* [Data to process]:
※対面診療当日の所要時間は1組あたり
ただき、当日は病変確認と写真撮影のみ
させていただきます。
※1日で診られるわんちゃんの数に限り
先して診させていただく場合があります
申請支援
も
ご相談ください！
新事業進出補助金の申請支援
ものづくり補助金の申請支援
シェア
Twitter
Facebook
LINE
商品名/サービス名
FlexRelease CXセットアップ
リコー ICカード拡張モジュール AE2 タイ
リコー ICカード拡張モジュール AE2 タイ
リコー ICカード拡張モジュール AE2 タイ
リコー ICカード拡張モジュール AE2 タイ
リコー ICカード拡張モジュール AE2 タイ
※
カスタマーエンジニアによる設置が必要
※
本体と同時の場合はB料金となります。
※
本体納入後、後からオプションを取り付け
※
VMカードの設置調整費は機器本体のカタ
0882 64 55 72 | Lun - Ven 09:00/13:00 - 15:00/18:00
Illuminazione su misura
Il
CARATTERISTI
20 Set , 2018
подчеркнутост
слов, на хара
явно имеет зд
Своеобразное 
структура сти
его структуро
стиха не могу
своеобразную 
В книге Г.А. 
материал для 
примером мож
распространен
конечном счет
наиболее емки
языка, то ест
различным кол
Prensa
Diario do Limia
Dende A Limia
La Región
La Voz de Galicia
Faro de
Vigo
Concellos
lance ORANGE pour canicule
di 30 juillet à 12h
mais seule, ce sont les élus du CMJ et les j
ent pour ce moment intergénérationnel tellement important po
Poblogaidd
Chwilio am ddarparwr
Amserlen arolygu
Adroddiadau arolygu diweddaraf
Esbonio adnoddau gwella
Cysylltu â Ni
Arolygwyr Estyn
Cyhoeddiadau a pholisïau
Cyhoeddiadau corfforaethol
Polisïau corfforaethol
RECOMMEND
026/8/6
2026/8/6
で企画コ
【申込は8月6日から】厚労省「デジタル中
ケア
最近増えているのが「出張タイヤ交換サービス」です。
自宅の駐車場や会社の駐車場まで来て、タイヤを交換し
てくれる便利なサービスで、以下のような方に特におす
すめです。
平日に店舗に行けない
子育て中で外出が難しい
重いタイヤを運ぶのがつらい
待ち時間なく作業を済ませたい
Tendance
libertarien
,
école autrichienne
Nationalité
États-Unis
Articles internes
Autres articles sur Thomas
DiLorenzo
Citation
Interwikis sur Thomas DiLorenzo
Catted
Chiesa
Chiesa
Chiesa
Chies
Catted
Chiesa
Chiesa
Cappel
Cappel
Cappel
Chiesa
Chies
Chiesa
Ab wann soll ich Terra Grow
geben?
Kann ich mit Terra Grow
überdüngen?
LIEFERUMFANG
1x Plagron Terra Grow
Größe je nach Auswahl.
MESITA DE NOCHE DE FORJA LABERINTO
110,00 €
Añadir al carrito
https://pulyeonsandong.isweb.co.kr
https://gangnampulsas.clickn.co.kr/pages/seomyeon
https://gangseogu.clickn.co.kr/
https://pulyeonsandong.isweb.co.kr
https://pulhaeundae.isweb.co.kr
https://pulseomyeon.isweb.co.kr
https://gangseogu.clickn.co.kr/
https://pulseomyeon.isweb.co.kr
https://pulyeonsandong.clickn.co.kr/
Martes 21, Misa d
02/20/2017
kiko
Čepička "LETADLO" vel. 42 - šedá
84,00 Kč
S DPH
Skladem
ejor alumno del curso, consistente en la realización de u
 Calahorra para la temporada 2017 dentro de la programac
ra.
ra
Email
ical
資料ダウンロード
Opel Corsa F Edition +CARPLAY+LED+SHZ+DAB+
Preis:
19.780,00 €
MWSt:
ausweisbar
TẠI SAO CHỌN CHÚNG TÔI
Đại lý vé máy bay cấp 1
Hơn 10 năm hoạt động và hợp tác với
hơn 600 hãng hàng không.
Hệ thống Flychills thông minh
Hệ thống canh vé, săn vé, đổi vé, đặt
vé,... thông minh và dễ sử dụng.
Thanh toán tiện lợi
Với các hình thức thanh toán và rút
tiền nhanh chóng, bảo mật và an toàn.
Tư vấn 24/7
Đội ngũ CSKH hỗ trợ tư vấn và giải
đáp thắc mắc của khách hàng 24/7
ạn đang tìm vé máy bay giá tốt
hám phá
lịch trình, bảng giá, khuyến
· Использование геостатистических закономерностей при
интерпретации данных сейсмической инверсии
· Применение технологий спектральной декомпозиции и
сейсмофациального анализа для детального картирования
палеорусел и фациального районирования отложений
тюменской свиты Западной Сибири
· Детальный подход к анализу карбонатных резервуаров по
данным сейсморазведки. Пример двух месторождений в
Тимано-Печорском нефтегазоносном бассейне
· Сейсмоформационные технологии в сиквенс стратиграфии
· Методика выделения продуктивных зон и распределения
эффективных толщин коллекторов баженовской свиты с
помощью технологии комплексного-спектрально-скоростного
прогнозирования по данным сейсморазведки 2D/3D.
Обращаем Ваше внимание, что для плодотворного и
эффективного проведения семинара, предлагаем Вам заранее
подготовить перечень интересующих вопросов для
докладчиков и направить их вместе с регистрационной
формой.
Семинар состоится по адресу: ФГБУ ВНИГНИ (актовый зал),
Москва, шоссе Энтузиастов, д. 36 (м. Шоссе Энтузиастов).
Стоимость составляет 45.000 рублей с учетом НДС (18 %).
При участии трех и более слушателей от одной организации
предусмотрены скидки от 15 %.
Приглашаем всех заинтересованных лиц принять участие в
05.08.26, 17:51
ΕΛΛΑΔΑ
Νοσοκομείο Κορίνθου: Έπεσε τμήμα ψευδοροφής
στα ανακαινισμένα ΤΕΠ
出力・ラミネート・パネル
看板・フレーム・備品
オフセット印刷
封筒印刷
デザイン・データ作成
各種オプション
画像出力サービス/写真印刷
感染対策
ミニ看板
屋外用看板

* [Exercise]: Print the entries exactly. Include every one.

* [Result of this exercise]:
※対面診療当日の所要時間は1組あたり
ただき、当日は病変確認と写真撮影のみ
させていただきます。
※1日で診られるわんちゃんの数に限り
先して診させていただく場合があります
申請支援
も
ご相談ください！
新事業進出補助金の申請支援
ものづくり補助金の申請支援
シェア
Twitter
Facebook
LINE
商品名/サービス名
FlexRelease CXセットアップ
リコー ICカード拡張モジュール AE2 タイ
リコー ICカード拡張モジュール AE2 タイ
リコー ICカード拡張モジュール AE2 タイ
リコー ICカード拡張モジュール AE2 タイ
リコー ICカード拡張モジュール AE2 タイ
※
カスタマーエンジニアによる設置が必要
※
本体と同時の場合はB料金となります。
※
本体納入後、後からオプションを取り付け
※
VMカードの設置調整費は機器本体のカタ
0882 64 55 72 | Lun - Ven 09:00/13:00 - 15:00/18:00
Illuminazione su misura
Il
CARATTERISTI
20 Set , 2018
подчеркнутост
слов, на хара
явно имеет зд
Своеобразное 
структура сти
его структуро
стиха не могу
своеобразную 
В книге Г.А. 
материал для 
примером мож
распространен
конечном счет
наиболее емки
языка, то ест
различным кол
Prensa
Diario do Limia
Dende A Limia
La Región
La Voz de Galicia
Faro de
Vigo
Concellos
lance ORANGE pour canicule
di 30 juillet à 12h
mais seule, ce sont les élus du CMJ et les j
ent pour ce moment intergénérationnel tellement important po
Poblogaidd
Chwilio am ddarparwr
Amserlen arolygu
Adroddiadau arolygu diweddaraf
Esbonio adnoddau gwella
Cysylltu â Ni
Arolygwyr Estyn
Cyhoeddiadau a pholisïau
Cyhoeddiadau corfforaethol
Polisïau corfforaethol
RECOMMEND
026/8/6
2026/8/6
で企画コ
【申込は8月6日から】厚労省「デジタル中
ケア
最近増えているのが「出張タイヤ交換サービス」です。
自宅の駐車場や会社の駐車場まで来て、タイヤを交換し
てくれる便利なサービスで、以下のような方に特におす
すめです。
平日に店舗に行けない
子育て中で外出が難しい
重いタイヤを運ぶのがつらい
待ち時間なく作業を済ませたい
Tendance
libertarien
,
école autrichienne
Nationalité
États-Unis
Articles internes
Autres articles sur Thomas
DiLorenzo
Citation
Interwikis sur Thomas DiLorenzo
Catted
Chiesa
Chiesa
Chiesa
Chies
Catted
Chiesa
Chiesa
Cappel
Cappel
Cappel
Chiesa
Chies
Chiesa
Ab wann soll ich Terra Grow
geben?
Kann ich mit Terra Grow
überdüngen?
LIEFERUMFANG
1x Plagron Terra Grow
Größe je nach Auswahl.
MESITA DE NOCHE DE FORJA LABERINTO
110,00 €
Añadir al carrito
https://pulyeonsandong.isweb.co.kr
https://gangnampulsas.clickn.co.kr/pages/seomyeon
https://gangseogu.clickn.co.kr/
https://pulyeonsandong.isweb.co.kr
https://pulhaeundae.isweb.co.kr
https://pulseomyeon.isweb.co.kr
https://gangseogu.clickn.co.kr/
https://pulseomyeon.isweb.co.kr
https://pulyeonsandong.clickn.co.kr/
Martes 21, Misa d
02/20/2017
kiko
Čepička "LETADLO" vel. 42 - šedá
84,00 Kč
S DPH
Skladem
ejor alumno del curso, consistente en la realización de u
 Calahorra para la temporada 2017 dentro de la programac
ra.
ra
Email
ical
資料ダウンロード
Opel Corsa F Edition +CARPLAY+LED+SHZ+DAB+
Preis:
19.780,00 €
MWSt:
ausweisbar
TẠI SAO CHỌN CHÚNG TÔI
Đại lý vé máy bay cấp 1
Hơn 10 năm hoạt động và hợp tác với
hơn 600 hãng hàng không.
Hệ thống Flychills thông minh
Hệ thống canh vé, săn vé, đổi vé, đặt
vé,... thông minh và dễ sử dụng.
Thanh toán tiện lợi
Với các hình thức thanh toán và rút
tiền nhanh chóng, bảo mật và an toàn.
Tư vấn 24/7
Đội ngũ CSKH hỗ trợ tư vấn và giải
đáp thắc mắc của khách hàng 24/7
ạn đang tìm vé máy bay giá tốt
hám phá
lịch trình, bảng giá, khuyến
· Использование геостатистических закономерностей при
интерпретации данных сейсмической инверсии
· Применение технологий спектральной декомпозиции и
сейсмофациального анализа для детального картирования
палеорусел и фациального районирования отложений
тюменской свиты Западной Сибири
· Детальный подход к анализу карбонатных резервуаров по
данным сейсморазведки. Пример двух месторождений в
Тимано-Печорском нефтегазоносном бассейне
· Сейсмоформационные технологии в сиквенс стратиграфии
· Методика выделения продуктивных зон и распределения
эффективных толщин коллекторов баженовской свиты с
помощью технологии комплексного-спектрально-скоростного
прогнозирования по данным сейсморазведки 2D/3D.
Обращаем Ваше внимание, что для плодотворного и
эффективного проведения семинара, предлагаем Вам заранее
подготовить перечень интересующих вопросов для
докладчиков и направить их вместе с регистрационной
формой.
Семинар состоится по адресу: ФГБУ ВНИГНИ (актовый зал),
Москва, шоссе Энтузиастов, д. 36 (м. Шоссе Энтузиастов).
Стоимость составляет 45.000 рублей с учетом НДС (18 %).
При участии трех и более слушателей от одной организации
предусмотрены скидки от 15 %.
Приглашаем всех заинтересованных лиц принять участие в
05.08.26, 17:51
ΕΛΛΑΔΑ
Νοσοκομείο Κορίνθου: Έπεσε τμήμα ψευδοροφής
στα ανακαινισμένα ΤΕΠ
出力・ラミネート・パネル
看板・フレーム・備品
オフセット印刷
封筒印刷
デザイン・データ作成
各種オプション
画像出力サービス/写真印刷
感染対策
ミニ看板
屋外用看板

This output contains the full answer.